Gallery: Building A National Network Has Always Been A Slow Process

One of the biggest arguments surrounding the National Broadband Network (NBN) is over how quickly it can be deployed. A reunion taking place today of workers who built the first cable connection between Sydney and Melbourne reminds us that the process has never been speedy: that single project took five years to complete. Plus: vintage photo gallery of network construction 50 years ago.

Pictures: Telstra

Telstra today is hosting a 50-year reunion for seventy workers who helped lay the first coaxial cable between Sydney, Canberra and Melbourne. That cable enabled simultaneous TV broadcasts between the three cities, as well as direct (rather than operator-connected) phone calls.

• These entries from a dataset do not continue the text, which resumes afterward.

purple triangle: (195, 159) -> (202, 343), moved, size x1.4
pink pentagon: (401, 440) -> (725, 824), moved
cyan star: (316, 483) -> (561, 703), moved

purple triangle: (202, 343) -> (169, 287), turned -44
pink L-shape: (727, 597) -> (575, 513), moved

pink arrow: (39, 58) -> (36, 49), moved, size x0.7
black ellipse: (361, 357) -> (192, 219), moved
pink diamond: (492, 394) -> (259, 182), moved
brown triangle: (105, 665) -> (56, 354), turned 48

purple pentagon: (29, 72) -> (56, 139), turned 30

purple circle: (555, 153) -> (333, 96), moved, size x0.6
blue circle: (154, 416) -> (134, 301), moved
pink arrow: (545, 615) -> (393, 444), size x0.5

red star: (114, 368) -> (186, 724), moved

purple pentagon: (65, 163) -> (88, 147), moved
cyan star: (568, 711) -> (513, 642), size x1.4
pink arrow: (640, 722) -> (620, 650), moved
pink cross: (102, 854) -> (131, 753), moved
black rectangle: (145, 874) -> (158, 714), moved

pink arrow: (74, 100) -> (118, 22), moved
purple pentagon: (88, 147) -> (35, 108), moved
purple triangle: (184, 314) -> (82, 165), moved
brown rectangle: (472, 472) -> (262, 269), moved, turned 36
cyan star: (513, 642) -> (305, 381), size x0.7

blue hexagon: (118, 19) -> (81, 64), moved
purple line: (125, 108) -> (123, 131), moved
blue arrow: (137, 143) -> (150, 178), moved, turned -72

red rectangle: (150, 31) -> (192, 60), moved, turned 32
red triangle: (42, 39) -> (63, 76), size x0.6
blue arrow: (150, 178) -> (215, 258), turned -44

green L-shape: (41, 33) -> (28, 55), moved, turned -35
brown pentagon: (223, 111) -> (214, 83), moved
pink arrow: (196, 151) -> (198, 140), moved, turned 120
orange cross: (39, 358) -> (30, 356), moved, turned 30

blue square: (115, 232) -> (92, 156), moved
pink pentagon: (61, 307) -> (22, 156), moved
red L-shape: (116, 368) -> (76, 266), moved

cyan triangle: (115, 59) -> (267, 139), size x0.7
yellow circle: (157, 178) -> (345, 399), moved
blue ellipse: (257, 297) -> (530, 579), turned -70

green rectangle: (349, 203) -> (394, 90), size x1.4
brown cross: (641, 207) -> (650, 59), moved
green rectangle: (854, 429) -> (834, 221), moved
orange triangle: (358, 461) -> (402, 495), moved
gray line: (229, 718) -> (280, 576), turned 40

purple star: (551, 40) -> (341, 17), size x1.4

Total planning for the project took five years, with cable construction in Germany taking over two years, while deployment ran from 1960 to 1962. 15,000 tonnes of cable were used across 960 kilometres. As Telstra’s announcement release explains:

The cable took five years to build with the teams laying the cable two to four feet (60cm-1.2m) below the earth’s surface, averaging five miles (8km a day). Two thousand plans were drafted by hand, 15,000 tonnes of equipment were hauled across the length of the route, with 3000 coaxial joints and 103 minor repeater stations built.

Both technology and rollout methodologies have improved since that time (the coaxial cable itself has since been replaced with fibre), and there’s a big difference in scope between that three-city connection and a network designed to potentially connect every building in Australia. Nonetheless, it’s a reminder that the Coalition pledge to ensure improved connections by 2016 is an ambitious one that can’t be realised without using lots of existing infrastructure. Given that effectively all bets are off until the NBN strategic review takes place, timing is really unpredictable at this point.

The other thing the gallery of photos below reminds us of? While we argue over download speeds and appropriate connection technologies, at some point it all boils down to ditch-digging.